→ EXERCISE GOAL
If a line of the data below holds the string "Baidu", copy it.

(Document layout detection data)
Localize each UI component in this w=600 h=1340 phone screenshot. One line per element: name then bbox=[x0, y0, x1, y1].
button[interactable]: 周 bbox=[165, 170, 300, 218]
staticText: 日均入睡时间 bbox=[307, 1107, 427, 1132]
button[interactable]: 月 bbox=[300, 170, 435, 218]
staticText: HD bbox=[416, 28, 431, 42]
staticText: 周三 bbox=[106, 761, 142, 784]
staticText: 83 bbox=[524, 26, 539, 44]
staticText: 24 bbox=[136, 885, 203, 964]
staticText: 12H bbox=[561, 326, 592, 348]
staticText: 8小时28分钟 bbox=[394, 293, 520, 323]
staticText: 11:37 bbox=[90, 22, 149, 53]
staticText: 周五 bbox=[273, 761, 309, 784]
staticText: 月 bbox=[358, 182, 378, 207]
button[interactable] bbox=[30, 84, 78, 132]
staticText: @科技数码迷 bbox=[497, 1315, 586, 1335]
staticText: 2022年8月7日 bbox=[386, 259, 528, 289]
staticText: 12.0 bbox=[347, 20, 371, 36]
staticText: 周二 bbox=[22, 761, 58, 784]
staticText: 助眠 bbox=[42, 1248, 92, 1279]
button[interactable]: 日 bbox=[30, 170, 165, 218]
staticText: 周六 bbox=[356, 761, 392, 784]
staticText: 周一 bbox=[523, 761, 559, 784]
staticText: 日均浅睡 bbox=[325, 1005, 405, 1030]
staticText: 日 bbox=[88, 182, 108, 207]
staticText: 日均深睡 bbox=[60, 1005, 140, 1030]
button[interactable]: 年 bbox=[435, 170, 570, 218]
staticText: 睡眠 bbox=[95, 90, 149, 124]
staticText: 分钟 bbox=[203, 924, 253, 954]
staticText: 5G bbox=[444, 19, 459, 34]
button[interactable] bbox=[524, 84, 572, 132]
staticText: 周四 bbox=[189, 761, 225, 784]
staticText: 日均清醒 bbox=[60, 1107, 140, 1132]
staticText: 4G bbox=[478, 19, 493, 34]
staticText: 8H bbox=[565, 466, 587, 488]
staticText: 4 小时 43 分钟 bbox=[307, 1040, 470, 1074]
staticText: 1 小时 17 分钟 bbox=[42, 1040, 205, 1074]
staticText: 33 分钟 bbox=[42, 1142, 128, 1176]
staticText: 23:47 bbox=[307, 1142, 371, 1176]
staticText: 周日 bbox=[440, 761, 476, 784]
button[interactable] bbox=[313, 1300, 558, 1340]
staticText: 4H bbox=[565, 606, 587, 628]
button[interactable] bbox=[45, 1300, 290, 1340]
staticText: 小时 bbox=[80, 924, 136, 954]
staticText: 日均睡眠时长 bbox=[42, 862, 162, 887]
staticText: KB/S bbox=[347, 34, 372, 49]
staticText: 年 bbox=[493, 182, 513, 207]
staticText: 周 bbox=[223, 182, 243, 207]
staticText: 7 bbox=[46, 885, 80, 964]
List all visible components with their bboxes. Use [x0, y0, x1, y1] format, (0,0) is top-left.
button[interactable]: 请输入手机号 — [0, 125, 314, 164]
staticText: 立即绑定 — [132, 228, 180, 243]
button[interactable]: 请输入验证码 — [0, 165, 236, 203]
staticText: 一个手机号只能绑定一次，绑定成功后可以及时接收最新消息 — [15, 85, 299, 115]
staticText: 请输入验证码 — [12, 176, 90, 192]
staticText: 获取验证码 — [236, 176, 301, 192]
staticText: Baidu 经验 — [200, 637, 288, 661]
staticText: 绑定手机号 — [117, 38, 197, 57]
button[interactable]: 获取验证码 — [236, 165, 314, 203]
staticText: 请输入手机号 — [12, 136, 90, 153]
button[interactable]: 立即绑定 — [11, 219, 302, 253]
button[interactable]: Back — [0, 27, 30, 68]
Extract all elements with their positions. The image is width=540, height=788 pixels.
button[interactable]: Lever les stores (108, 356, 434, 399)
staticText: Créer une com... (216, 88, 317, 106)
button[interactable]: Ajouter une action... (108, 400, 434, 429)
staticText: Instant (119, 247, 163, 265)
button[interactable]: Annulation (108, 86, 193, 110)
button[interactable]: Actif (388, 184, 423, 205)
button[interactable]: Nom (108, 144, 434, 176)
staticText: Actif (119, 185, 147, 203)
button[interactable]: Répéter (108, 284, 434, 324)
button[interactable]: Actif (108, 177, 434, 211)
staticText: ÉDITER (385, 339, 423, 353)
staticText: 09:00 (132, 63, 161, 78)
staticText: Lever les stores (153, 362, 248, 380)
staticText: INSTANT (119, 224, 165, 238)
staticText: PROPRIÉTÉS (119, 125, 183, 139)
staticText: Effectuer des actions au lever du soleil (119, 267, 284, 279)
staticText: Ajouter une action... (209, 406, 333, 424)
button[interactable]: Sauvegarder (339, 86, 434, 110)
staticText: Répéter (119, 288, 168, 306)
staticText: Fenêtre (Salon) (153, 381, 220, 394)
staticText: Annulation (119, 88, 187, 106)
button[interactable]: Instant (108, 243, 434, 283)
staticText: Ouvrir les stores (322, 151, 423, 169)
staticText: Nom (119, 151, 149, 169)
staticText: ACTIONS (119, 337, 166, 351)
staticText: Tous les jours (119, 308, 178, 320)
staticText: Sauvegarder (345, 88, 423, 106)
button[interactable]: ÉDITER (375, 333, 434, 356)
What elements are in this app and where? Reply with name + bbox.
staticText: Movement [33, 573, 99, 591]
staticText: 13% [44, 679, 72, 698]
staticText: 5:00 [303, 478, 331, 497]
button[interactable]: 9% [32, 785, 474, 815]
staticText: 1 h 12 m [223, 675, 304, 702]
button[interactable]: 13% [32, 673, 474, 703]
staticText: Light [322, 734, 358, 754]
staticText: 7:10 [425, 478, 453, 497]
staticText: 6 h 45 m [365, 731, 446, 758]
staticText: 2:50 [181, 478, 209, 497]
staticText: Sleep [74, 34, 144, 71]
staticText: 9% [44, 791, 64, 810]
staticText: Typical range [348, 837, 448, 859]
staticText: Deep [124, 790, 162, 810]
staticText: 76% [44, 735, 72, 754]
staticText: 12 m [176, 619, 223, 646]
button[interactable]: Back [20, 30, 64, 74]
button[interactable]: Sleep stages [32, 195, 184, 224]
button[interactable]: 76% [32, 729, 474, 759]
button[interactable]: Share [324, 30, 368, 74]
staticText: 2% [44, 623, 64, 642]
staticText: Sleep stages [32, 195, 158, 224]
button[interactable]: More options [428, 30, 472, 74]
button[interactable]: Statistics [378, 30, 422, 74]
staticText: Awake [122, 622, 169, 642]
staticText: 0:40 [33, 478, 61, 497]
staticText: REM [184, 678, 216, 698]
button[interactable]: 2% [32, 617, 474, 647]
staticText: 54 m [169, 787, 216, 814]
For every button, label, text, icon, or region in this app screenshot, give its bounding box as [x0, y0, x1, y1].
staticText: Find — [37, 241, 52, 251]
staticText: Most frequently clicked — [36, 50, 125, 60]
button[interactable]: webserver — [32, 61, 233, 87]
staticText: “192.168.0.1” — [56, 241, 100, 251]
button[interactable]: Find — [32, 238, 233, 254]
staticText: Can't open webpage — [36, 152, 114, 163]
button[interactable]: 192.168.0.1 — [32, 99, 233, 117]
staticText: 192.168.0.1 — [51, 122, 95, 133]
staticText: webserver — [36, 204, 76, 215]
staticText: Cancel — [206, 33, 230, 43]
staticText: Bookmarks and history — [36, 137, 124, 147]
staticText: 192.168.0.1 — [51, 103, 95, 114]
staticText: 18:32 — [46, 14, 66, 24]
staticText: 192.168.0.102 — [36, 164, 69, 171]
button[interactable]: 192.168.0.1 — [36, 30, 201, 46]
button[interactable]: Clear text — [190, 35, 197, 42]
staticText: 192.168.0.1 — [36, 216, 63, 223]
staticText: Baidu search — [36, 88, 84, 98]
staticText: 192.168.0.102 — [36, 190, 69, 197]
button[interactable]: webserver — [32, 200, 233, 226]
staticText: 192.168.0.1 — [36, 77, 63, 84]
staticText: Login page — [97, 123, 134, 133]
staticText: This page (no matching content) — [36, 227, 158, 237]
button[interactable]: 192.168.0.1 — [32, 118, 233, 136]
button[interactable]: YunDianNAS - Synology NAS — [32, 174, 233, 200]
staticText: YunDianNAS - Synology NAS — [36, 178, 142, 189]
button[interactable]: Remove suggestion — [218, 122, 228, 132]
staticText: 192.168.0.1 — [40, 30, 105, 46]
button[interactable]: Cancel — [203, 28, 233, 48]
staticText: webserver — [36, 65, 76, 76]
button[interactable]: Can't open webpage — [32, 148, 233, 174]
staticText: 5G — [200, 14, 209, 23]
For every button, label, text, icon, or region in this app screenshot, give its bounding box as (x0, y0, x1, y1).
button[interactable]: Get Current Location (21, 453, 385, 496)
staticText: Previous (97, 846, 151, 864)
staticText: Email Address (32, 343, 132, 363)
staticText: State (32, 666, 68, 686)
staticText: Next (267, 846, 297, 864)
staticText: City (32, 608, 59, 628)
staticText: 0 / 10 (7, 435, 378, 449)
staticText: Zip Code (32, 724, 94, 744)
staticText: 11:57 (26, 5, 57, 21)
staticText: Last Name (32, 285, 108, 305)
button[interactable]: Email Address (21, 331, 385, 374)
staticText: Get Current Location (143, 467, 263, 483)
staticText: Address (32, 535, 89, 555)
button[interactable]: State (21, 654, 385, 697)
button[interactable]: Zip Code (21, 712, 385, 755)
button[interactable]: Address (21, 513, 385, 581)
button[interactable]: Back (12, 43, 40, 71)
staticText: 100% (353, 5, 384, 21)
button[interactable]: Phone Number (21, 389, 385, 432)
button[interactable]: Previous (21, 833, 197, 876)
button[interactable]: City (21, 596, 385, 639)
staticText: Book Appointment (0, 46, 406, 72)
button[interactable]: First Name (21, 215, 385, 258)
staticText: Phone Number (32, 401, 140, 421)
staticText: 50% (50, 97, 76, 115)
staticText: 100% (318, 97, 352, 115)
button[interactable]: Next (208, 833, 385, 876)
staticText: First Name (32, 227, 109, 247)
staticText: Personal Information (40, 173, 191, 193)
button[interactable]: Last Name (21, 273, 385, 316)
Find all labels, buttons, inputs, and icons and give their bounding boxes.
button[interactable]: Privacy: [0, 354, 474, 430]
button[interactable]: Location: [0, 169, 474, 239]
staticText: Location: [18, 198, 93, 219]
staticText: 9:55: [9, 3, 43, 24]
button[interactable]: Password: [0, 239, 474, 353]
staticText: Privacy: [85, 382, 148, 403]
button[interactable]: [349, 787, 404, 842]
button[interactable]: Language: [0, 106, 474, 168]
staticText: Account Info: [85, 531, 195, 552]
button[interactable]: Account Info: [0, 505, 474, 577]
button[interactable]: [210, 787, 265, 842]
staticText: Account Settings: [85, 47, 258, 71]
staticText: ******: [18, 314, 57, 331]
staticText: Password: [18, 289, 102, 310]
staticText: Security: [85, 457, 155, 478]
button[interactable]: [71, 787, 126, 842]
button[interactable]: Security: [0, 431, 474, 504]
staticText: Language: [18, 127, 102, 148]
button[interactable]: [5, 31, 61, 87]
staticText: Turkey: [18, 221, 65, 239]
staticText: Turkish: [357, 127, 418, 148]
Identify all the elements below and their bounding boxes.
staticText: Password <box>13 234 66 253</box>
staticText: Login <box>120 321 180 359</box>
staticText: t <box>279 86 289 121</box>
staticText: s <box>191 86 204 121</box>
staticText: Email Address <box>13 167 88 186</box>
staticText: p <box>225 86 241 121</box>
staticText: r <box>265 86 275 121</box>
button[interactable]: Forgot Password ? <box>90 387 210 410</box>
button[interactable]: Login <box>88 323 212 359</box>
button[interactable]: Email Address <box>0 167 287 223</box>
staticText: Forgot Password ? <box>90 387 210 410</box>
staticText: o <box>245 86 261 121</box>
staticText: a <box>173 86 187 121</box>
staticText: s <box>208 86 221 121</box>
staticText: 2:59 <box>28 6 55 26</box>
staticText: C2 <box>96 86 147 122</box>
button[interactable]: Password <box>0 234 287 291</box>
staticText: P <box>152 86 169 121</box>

→ SOLUTION TO THE PROBLEM
staticText: Baidu 经验 — [200, 637, 288, 661]
staticText: Baidu search — [36, 88, 84, 98]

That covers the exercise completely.